I am not fundamentally a critic of modern medicine. As I write this, I’m approaching the third year anniversary of my diagnosis with an incurable cancer. Without the therapies developed over the last two decades, I would probably be dead now. A few decades ago, the median lifespan for this disease was 2-3 years. It is now 5-7 years. I am profoundly grateful for doctors, nurses, chaplains, and medical researchers. Indeed, I agree with Calvin that those who reject medicine reject the means through which God himself “provides us with the capacity to attend to our illnesses.”

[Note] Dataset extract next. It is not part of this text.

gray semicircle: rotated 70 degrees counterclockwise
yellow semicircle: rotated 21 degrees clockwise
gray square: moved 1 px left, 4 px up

Yet, we live in an age when good things have been turned into ultimate things, turned into idols. For those who make “medical optimism” their ultimate hope, dying does not follow the pattern of ordering one’s life before God and others, passing on wisdom, confession, and putting one’s ultimate hope in Christ and his resurrection promise. Our new pattern of dying involves syncing to the disorder of desperate treatments, focusing our desires upon the salvation of “a few more weeks” rather than the true Savior and Lord.